De hecho, desde la Consejería de Sanidad madrileña se insiste en que otras
regiones deberán sumarse a esta iniciativa para "evitar discriminaciones"
entre regiones.
Discriminación es lo que produce el polémico código
CAMP en opinión de varias asociaciones, que han recordado el estigma social que
ya de por sí acarrea todavía el VIH. El representante de la Coordinadora
Estatal de VIH-Sida (CESIDA), Juan Ramón Barrios, ha calificado la medida de
"ilegal, injusta y discriminatoria". En su opinión, la notificación
de si tienes VIH es totalmente voluntaria y hay que respetar la
confidencialidad porque el colectivo de estas personas está especialmente
discriminado y no tiene por qué saber nadie su condición de seropositivo".

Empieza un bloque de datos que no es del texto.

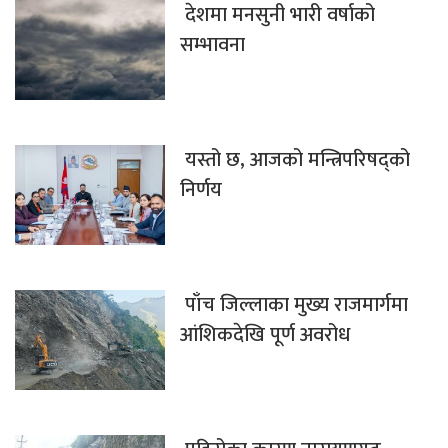
देशमा मनसुनी भारी वर्षाको
सम्भावना
यस्तो छ, आजको मन्त्रिपरिषद्को
निर्णय
पाँच जिल्लाका मुख्य राजमार्गमा
आंशिकदेखि पूर्ण अवरोध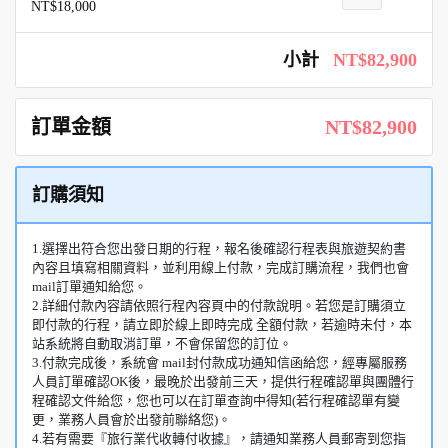
NT$18,000
小計
NT$82,900
訂單金額
NT$82,900
訂購須知
1.選擇出符合您出發日期的行程，報名後確認行程表與旅遊契約書
內容且填寫相關資料，並利用線上付款，完成訂購流程，我們也會
mail訂單通知給您。
2.詳細付款內容請依照行程內容頁中的付款說明。若您是訂購須立
即付款的行程，請立即於線上即時完成 全額付款，若逾時未付，本
站系統將自動取消訂單，不會保留您的訂位。
3.付款完成後，系統會 mail封付款成功通知信函給您，經專屬服務
人員訂單確認OK後，最晚於出發前三天，提供行程確認單與團體行
程確認文件給您，您也可以在訂單查詢中得知(若行程確認單有變
更，業務人員會於出發前聯絡您)。
4.若有需要『旅行業代收轉付收據』，請通知業務人員郵寄到您指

Jorge Garrido reconoce que la medida tiene el
aspecto positivo de que estas personas paguen menos por su medicación no
hospitalaria; y admite también que es difícil compaginar cualquier tipo de
distintivo o código en las recetas con la intimidad de los ciudadanos. "De
momento estamos recomendando a los usuarios que acudan quizás a otras
farmacias, y no a la suya habitual; sobre todo en localidades pequeñas donde
puede existir alguna relación con el farmacéutico".
En su pregunta por escrito al ejecutivo, Llamazares
plantea al Gobierno qué medidas va a adoptar para "corregir" esta
identificación de los pacientes con VIH a través de las recetas que presenten
en las farmacias. Apoyo Positivo, por su parte, ha solicitado a la Comunidad de
Madrid alguna solución, aunque insisten en que siguen esperando una respuesta.
"Quizás se debería notificar a los pacientes que el código CAMP ya no se
usa exclusivamente para situaciones de sida, sino también para
portadores". Y quieren pensar que no existe ninguna intencionalidad detrás
de esta medida, sino que se trata de algo que ha surgido a la hora de
informatizar los registros con los nuevos códigos de copago.
La presidenta de los farmacéuticos ha recordado por
su parte que este colectivo lleva tiempo reclamando el acceso a la historia
clínica, siempre que el paciente lo autorice. "Porque cuanto más
información tengamos, mejor podremos aconsejar y atender a nuestros pacientes
en el uso de los medicamentos", justifica. "Y no deja de ser
paradójico que se nos niegue, pero al mismo tiempo la administración
identifique con un sello ciertas patologías", concluye.